Com o mundo ocupado com a pandemia e suas graves consequências econômicas, o regime venezuelano se dedicou ao que sabe fazer de melhor: manter-se no poder.
A habilidade é tamanha que produziu o que o escritor Alberto Barrera Tyskha chamou de “espetáculo paradoxal”: uma eleição para “aniquilar o último resquício de democracia que resta no país”.
Com a eleição cujo resultado não trará nenhuma surpresa, pois Nicolás Maduro e companhia aprenderam a não deixar essas coisas ao sabor da vontade dos eleitores, haverá uma nova Assembleia Nacional e os oposicionistas que haviam conquistado maioria no legislativo perderão sua conexão com ela.
Maduro não é bobo. Sabe que poucos países importantes deixarão de reconhecer Juan Guaidó, que havia assumido uma simbólica presidência provisória na qualidade de presidente da Assembleia Nacional.
Mas sabe também que, quanto mais passa o tempo, mais enfraquecido ainda fica Guaidó. Tirar-lhe o único título representativo no qual podia se ancorar é mais um golpe tinhoso.
Maduro está adorando cada minuto que a oposição se desidrata, com uma parte minoritária aceitando participar da farsa por pura falta de opção.
Com o domínio total da máquina, oficial e oficiosa, Maduro e asseclas resistiram às tentativas de quebrar a unidade do regime por dentro, atraindo comandantes militares para o lado da democracia.
Não funcionou e quanto mais sobrevida tem o regime, mais controla as possíveis dissidências internas.
Sentindo-se invulnerável, o madurismo tem condições de se lixar para o povo ao qual diz representar e governa em condições surreais.
A hiperinflação, ligeiramente em queda durante a quarentena por retração do consumo, recuperou forças; a indústria do petróleo continua dizimada e não dá mais para contar quantas vezes a moeda foi desvalorizada. O dá, se conseguirmos fazer contas que alcançam trilhões de bolívares, remontando à primeira desvalorização, na época de Hugo Chávez.

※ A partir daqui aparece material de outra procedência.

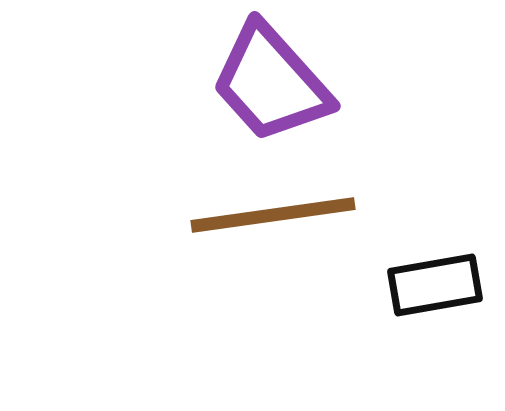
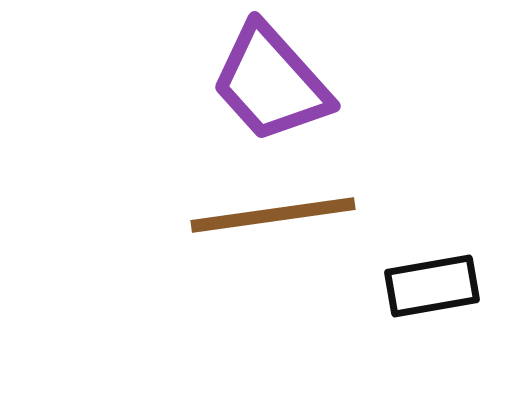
black rectangle: moved 3 px left, 1 px down
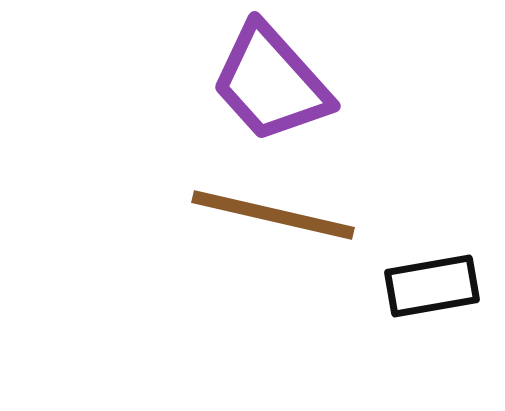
brown line: rotated 21 degrees clockwise
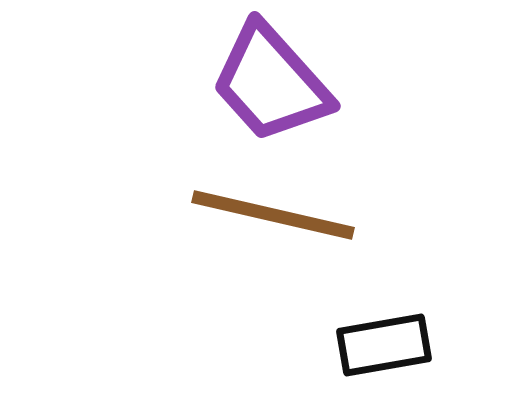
black rectangle: moved 48 px left, 59 px down
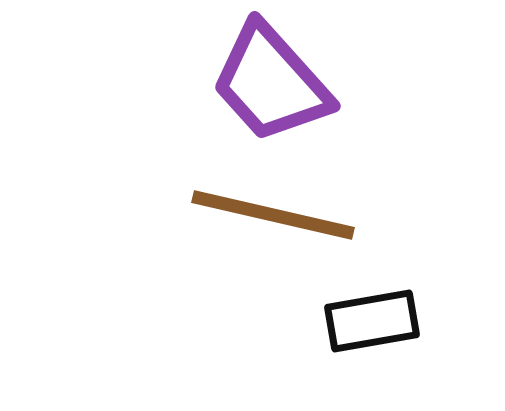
black rectangle: moved 12 px left, 24 px up
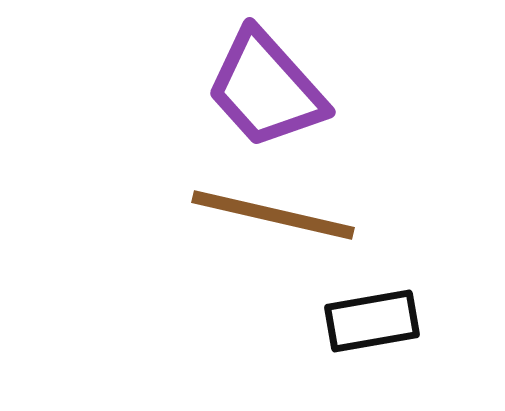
purple trapezoid: moved 5 px left, 6 px down
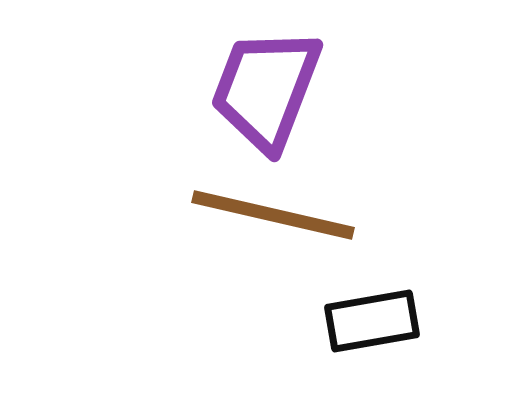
purple trapezoid: rotated 63 degrees clockwise
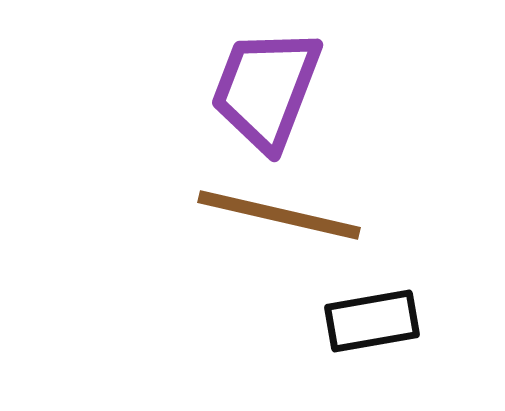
brown line: moved 6 px right
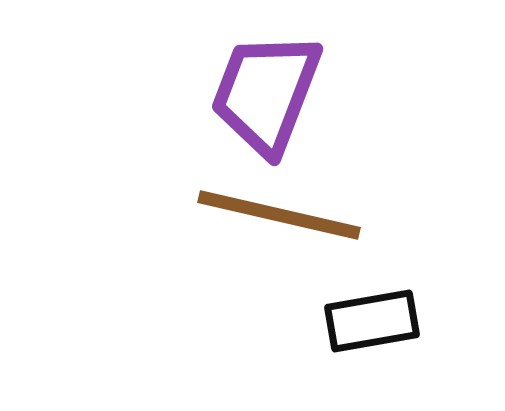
purple trapezoid: moved 4 px down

O país também não tem acesso a empréstimos externos e as sanções americanas já custaram, no mínimo, 17 bilhões de dólares. Nem a pandemia e o fechamento de fronteiras impediram que venezuelanos desesperados procurem fugir pura e simplesmente da fome – são cinco milhões de pessoas que já deixaram o país, um sexto da população.
“Com um salário mínimo mensal – que triplicou no mês passado e agora vale pouco mais de um dólar – só dá para comprar um quilo de arroz”, exemplificou a correspondente do El País, Florantonia Singer.
O descontrole é tão grande que, ironicamente, os herdeiros do regime nascido para desafiar o imperialismo americano agora consideram a possibilidade de dolarizar a economia.
Como Maduro consegue sobreviver a um desastre tão avassalador, sem perspectivas de que alguma coisa mude, nem que seja minimamente, para melhor?
O pacto de sangue feito com os comandantes militares, todo mundo sabe a que preço, é uma das respostas.
A repressão também. Desde 2014, foram 18 mil homicídios extrajudiciais, 14 mil prisões arbitrárias e centenas de casos de tortura, segundo o último relatório da OEA.
O escritor Alberto Barrera traçou um roteiro do que acontecerá no domingo: “Em tempo recorde, para dar uma lição ao ‘imperialismo’ – o Conselho Nacional Eleitoral apresentará os resultados da eleição, nos quais se destacará a vitória arrasadora do partido do governo, provavelmente incluindo a maioria absoluta no novo parlamento”.
“Agirão e falarão como se as denúncias e os relatórios sobre o caráter viciado e inconstitucional do processo eleitoral jamais tivessem existindo”.
“Convocarão um grande pacto de união nacional, de diálogo. Falarão de amor. Invocarão os problemas do país e apelarão a deixar para trás as diferenças e olhar com esperança para o futuro. Farão isso com segurança e tranquilidade, com singular histrionismo, tentando sempre por em dúvida a percepção que existe sobre a realidade”.
Infelizmente, tem toda razão. E, indiferente a percepções, a cruel realidade continuará a ser o que é.